Incompetence and Obsolescence

R.O. Vandercook
Printing Equipment Engineer, November 1931

There is not a piece of printing machinery today that will not become obsolete in a relatively few tomorrows. Never has there been such activity in the experimental and research departments of manufacturers of printing equipment.

Shall we combine to stem the flood of invention which is throwing into the discard devices that represent millions of invested capital?

The printing business is over-equipped. There is now but little market for devices that a few years ago kept factories humming and men employed.

The only hope for the manufacturer of printing devices is to bring out more inventions, for the machine of yesterday will not sell. There are too many of them idle.

What will these improved devices do to labor? And what will labor, driven to desperation, do to them?

We must face the situation squarely. Thinking men are seeing a way out. Invention can not be suppressed.

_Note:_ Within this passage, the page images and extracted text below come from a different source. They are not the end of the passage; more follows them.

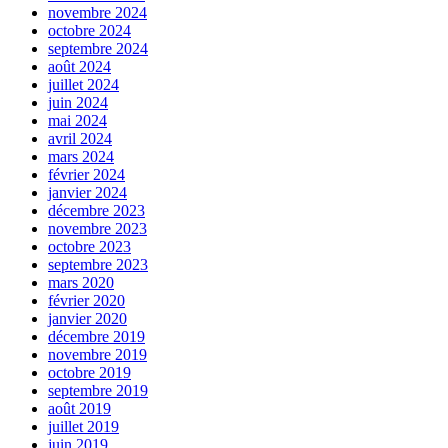
novembre 2024
octobre 2024
septembre 2024
août 2024
juillet 2024
juin 2024
mai 2024
avril 2024
mars 2024
février 2024
janvier 2024
décembre 2023
novembre 2023
octobre 2023
septembre 2023
mars 2020
février 2020
janvier 2020
décembre 2019
novembre 2019
octobre 2019
septembre 2019
août 2019
juillet 2019
juin 2019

Capital, timorous and greedy, will go the limit to save itself. Labor, desperate and hungry, will fight for life. These are facts established by history. Many a contribution to chest funds is made, not through the love of humanity, but because of fear. Hungry animals (human or otherwise), are dangerous animals. The ethics first preached about 2000 years ago seem to offer a way out, and many thinkers have concluded that unless these ethics can control the existing conditions, the seething fires rumbling underneath will break forth in volcanoes, the destruction of which will make the least what seem like a bonfire.

One author, giving as a cause for the present unrest, says the results of invention have not been equitably distributed. Capital has absorbed too much profit. If the returns from inventive skill had been so distributed that labor could have had a corresponding increase in purchasing power and a resultant leisure to develop the fine things of life, there could have been no such conditions as face us today—food rotting on the farms and bread lines in the cities.

It must logically follow that the wages of the producers of real value must be maintained and hours shortened. Every manufacturer would like to have the other fellow keep up wages so that the employees of the other fellow can buy his products.  What’s the use of sending goods to market when no one in the market has money? Does the fact that a manufacturer will not or can not give living wages brand him a bad or an incompetent manager and will it subject him to social ostracism? Incompetent manufacturing methods and obsolete equipment can not be made the means of paying the wages that intelligence and proper equipment will pay. If that idea takes root universally it will quell the seething forces that are now most evident in the world.

Verily, the old order is passing. Obsolescence of machines, obsolescence in business methods and even obsolescence in so-called morals is driving men to think as never before in the world’s history.